Hairy tongue (darkening of the tongue) and darkening of stools, severe constipation
https ://howtodiscuss.com/t/keto-diet-a-carb-diet-trend-to-reduce-body-shape/6602. It is contraindicated
https ://howtodiscuss.com/t/pharmaceuticals/17444. in active bleeding
The mucosal protective agents forms a proctective layer over the gastric mucosal thereby protecting the ulcerated area. They also stimulates angiogenesis which speeds up the healing of the ulceration.
Drugs in this category are;
The antimicrobial agents works by eradicating the H.pylori from the guts.
The Antimicrobial agents eradicates the microorganism (H.pylori) that is triggering the ulceration .

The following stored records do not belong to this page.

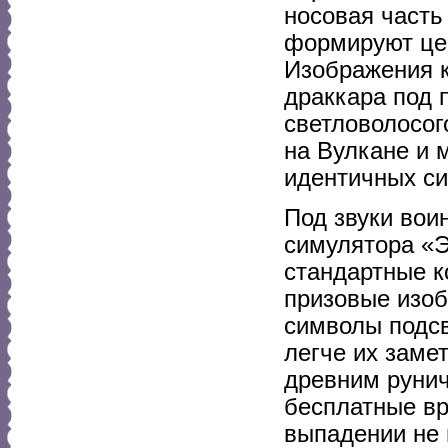
носовая часть
формируют цеп
Изображения к
драккара под 
светловолосог
на Вулкане и 
идентичных с
Под звуки вои
симулятора «Э
стандартные к
призовые изоб
символы подсв
легче их заме
древним руни
бесплатные в
выпадении не 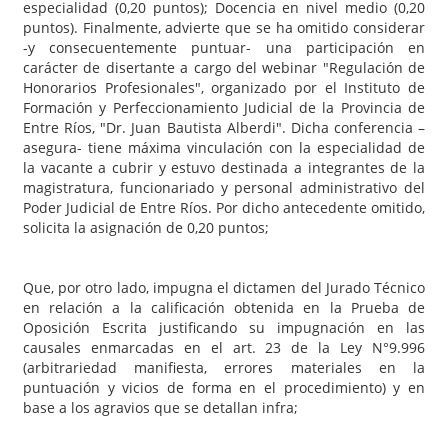
especialidad (0,20 puntos); Docencia en nivel medio (0,20
puntos). Finalmente, advierte que se ha omitido considerar
-y consecuentemente puntuar- una participación en
carácter de disertante a cargo del webinar "Regulación de
Honorarios Profesionales", organizado por el Instituto de
Formación y Perfeccionamiento Judicial de la Provincia de
Entre Ríos, "Dr. Juan Bautista Alberdi". Dicha conferencia –
asegura- tiene máxima vinculación con la especialidad de
la vacante a cubrir y estuvo destinada a integrantes de la
magistratura, funcionariado y personal administrativo del
Poder Judicial de Entre Ríos. Por dicho antecedente omitido,
solicita la asignación de 0,20 puntos;
Que, por otro lado, impugna el dictamen del Jurado Técnico
en relación a la calificación obtenida en la Prueba de
Oposición Escrita justificando su impugnación en las
causales enmarcadas en el art. 23 de la Ley N°9.996
(arbitrariedad manifiesta, errores materiales en la
puntuación y vicios de forma en el procedimiento) y en
base a los agravios que se detallan infra;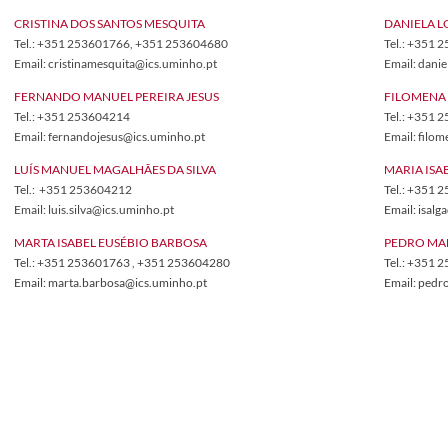
CRISTINA DOS SANTOS MESQUITA
DANIELA L
Tel.:
+351 253601766
, +351 253604680
Tel.: +351 
Email: cristinamesquita@ics.uminho.pt
Email: danie
FERNANDO MANUEL PEREIRA JESUS
FILOMENA 
Tel.: +351 253604214
Tel.: +351
Email: fernandojesus@ics.uminho.pt
Email: filo
LUÍS MANUEL MAGALHÃES DA SILVA
MARIA ISA
Tel.: +351 253604212
Tel.: +351 
Email: luis.silva@ics.uminho.pt​
Email: isal
MARTA ISABEL EUSÉBIO BARBOSA
PEDRO MA
Tel.: +351 253601763 , +351 253604280
Tel.: +351
Email: marta.barbosa@ics.uminho.pt
Email: pedr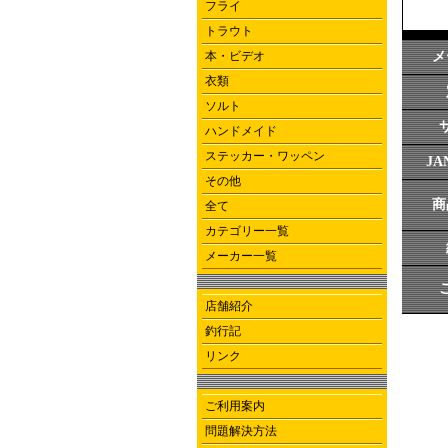
フライ
トラウト
本・ビデオ
メ
衣類
ソルト
ハンドメイド
ステッカー・ワッペン
J
その他
商
全て
カテゴリー一覧
メーカー一覧
店舗紹介
釣行記
リンク
ご利用案内
問題解決方法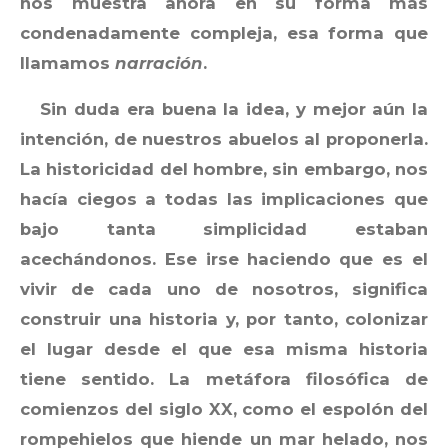
nos muestra ahora en su forma más
condenadamente compleja, esa forma que
llamamos
narración
.
Sin duda era buena la idea, y mejor aún la
intención, de nuestros abuelos al proponerla.
La historicidad del hombre, sin embargo, nos
hacía ciegos a todas las implicaciones que
bajo tanta simplicidad estaban
acechándonos. Ese irse haciendo que es el
vivir de cada uno de nosotros, significa
construir una historia y, por tanto, colonizar
el lugar desde el que esa misma historia
tiene sentido. La metáfora filosófica de
comienzos del siglo XX, como el espolón del
rompehielos que hiende un mar helado, nos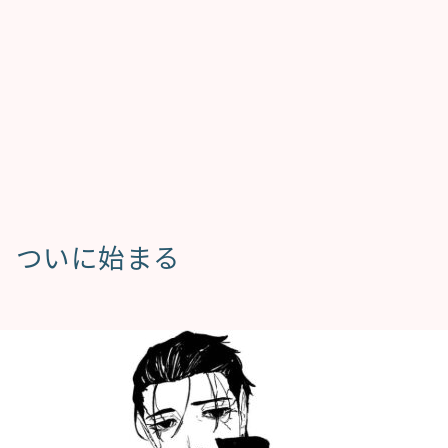
、ついに始まる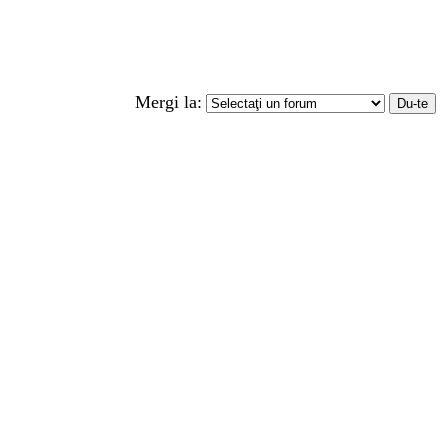
Mergi la: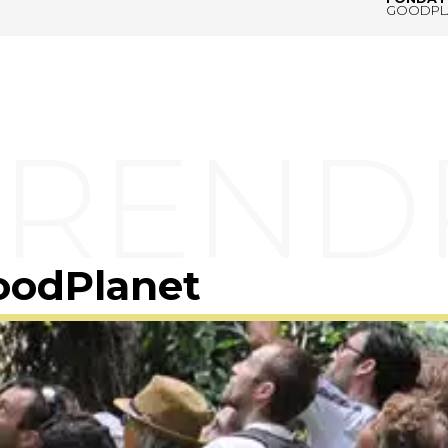
GOODPL
oodPlanet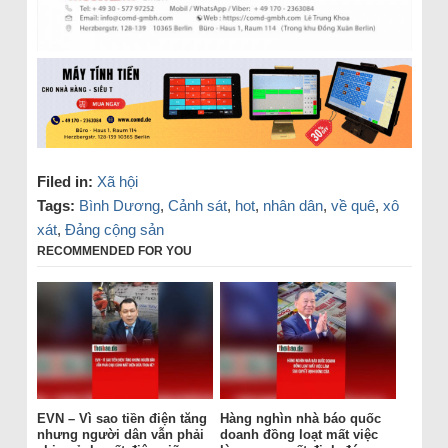
Filed in:
Xã hội
Tags:
Bình Dương
,
Cảnh sát
,
hot
,
nhân dân
,
về quê
,
xô
xát
,
Đảng cộng sản
RECOMMENDED FOR YOU
EVN – Vì sao tiền điện tăng
Hàng nghìn nhà báo quốc
nhưng người dân vẫn phải
doanh đồng loạt mất việc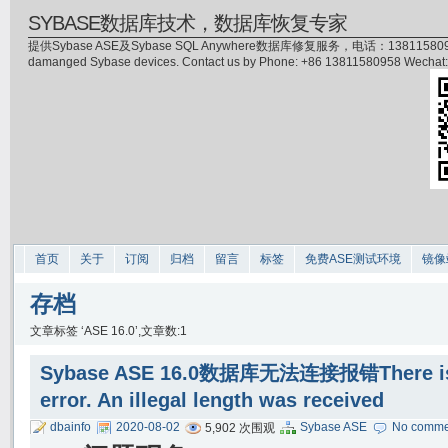
SYBASE数据库技术，数据库恢复专家
提供Sybase ASE及Sybase SQL Anywhere数据库修复服务，电话：13811580958(微信)，
damanged Sybase devices. Contact us by Phone: +86 13811580958 Wecha
首页
关于
订阅
归档
留言
标签
免费ASE测试环境
镜像
存档
文章标签 ‘ASE 16.0’,文章数:1
Sybase ASE 16.0数据库无法连接报错There is a
error. An illegal length was received
dbainfo
2020-08-02
Sybase ASE
No comme
5,902 次围观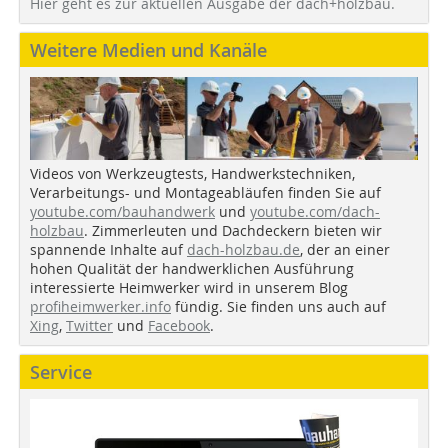
Hier geht es zur aktuellen Ausgabe der dach+holzbau.
Weitere Medien und Kanäle
Videos von Werkzeugtests, Handwerkstechniken,
Verarbeitungs- und Montageabläufen finden Sie auf
youtube.com/bauhandwerk
und
youtube.com/dach-
holzbau
. Zimmerleuten und Dachdeckern bieten wir
spannende Inhalte auf
dach-holzbau.de
, der an einer
hohen Qualität der handwerklichen Ausführung
interessierte Heimwerker wird in unserem Blog
profiheimwerker.info
fündig. Sie finden uns auch auf
Xing
,
Twitter
und
Facebook
.
Service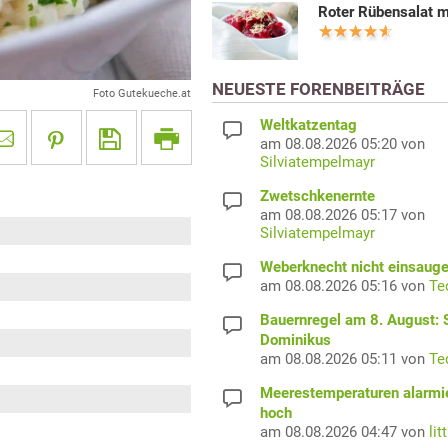
Roter Rübensalat m
NEUESTE FORENBEITRÄGE
Foto Gutekueche.at
Weltkatzentag
am 08.08.2026 05:20 von
Silviatempelmayr
Zwetschkenernte
am 08.08.2026 05:17 von
Silviatempelmayr
Weberknecht nicht einsaug
am 08.08.2026 05:16 von
Te
Bauernregel am 8. August: S
Dominikus
am 08.08.2026 05:11 von
Te
Meerestemperaturen alarmi
hoch
am 08.08.2026 04:47 von
lit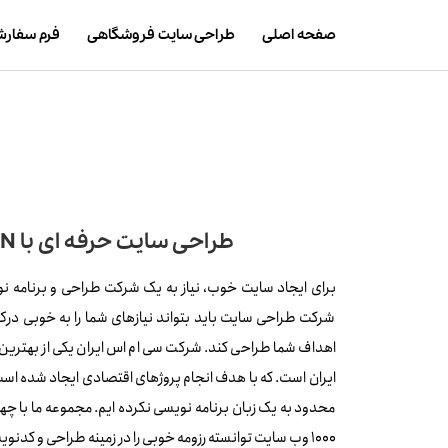
صفحه اصلی
طراحی سایت فروشگاهی
فرم سفار
طراحی سایت حرفه ای با CMSIRAN
برای ایجاد سایت خوب، نیاز به یک شرکت طراحی و برنامه 
شرکت طراحی سایت باید بتواند نیازهای شما را به خوبی درک
اهداف شما طراحی کند. شرکت سی ام اس ایران یکی از بهتری
ایران است. که با هدف انجام پروژهای اقتصادی ایجاد شده است.
محدود به یک زبان برنامه نویسی نکرده ایم. مجموعه ما با چه
1000 وب سایت توانسته رزومه خوبی را در زمینه طراحی و کدنویسی سایت ایجاد کند.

Clinical administration of anti-ulcer therapy are grouped into;
- first line therapy (tripple therapy)
- second line therapy (quadruple therapy)
- third line therapy (rescue therapy).
The triple therapy consist of one PPI and two antimicrobial agents.
If the symptoms persist after treatment with the triple therapy…then the next line of action is to the quadruple therapy. It consists of* a PPI, bismuth subsalicylate and two antimicrobial agents.*
The third line or rescue therapy consist ofa PPI ( proton pump inhibitor), levofloxacin and an antimicrobial
https ://howtodiscuss.com/t/antibiotic/8734. agent.
Peptic ulcer is a chronic disease…for proper effectiveness, anti-ulcer drugs are usually given as a therapy consisting of combination of different categories of anti-ulcer drugs.
Why is my ulcer keeps reoccurring amidst treatment
Check out post on
https://howtodiscuss.com/t/peptic-ulcer-symptoms-pathophysiology-risk-factors-and-prophylaxis-preventative-measures/20171.and refractory ulcer.
Effective anti-ulcer therapies are usually a combination of the different classes of anti-ulcer drugs. a typical anti-ulcer regimen includes; a PPI, two Antimicrobial agents and or a bismuth subsalicylate.
Anti-ulcer therapy grouped into; first line therapy, second line therapy, and rescue therapy. These are usually administered sequentially following the efficacy of the one before it.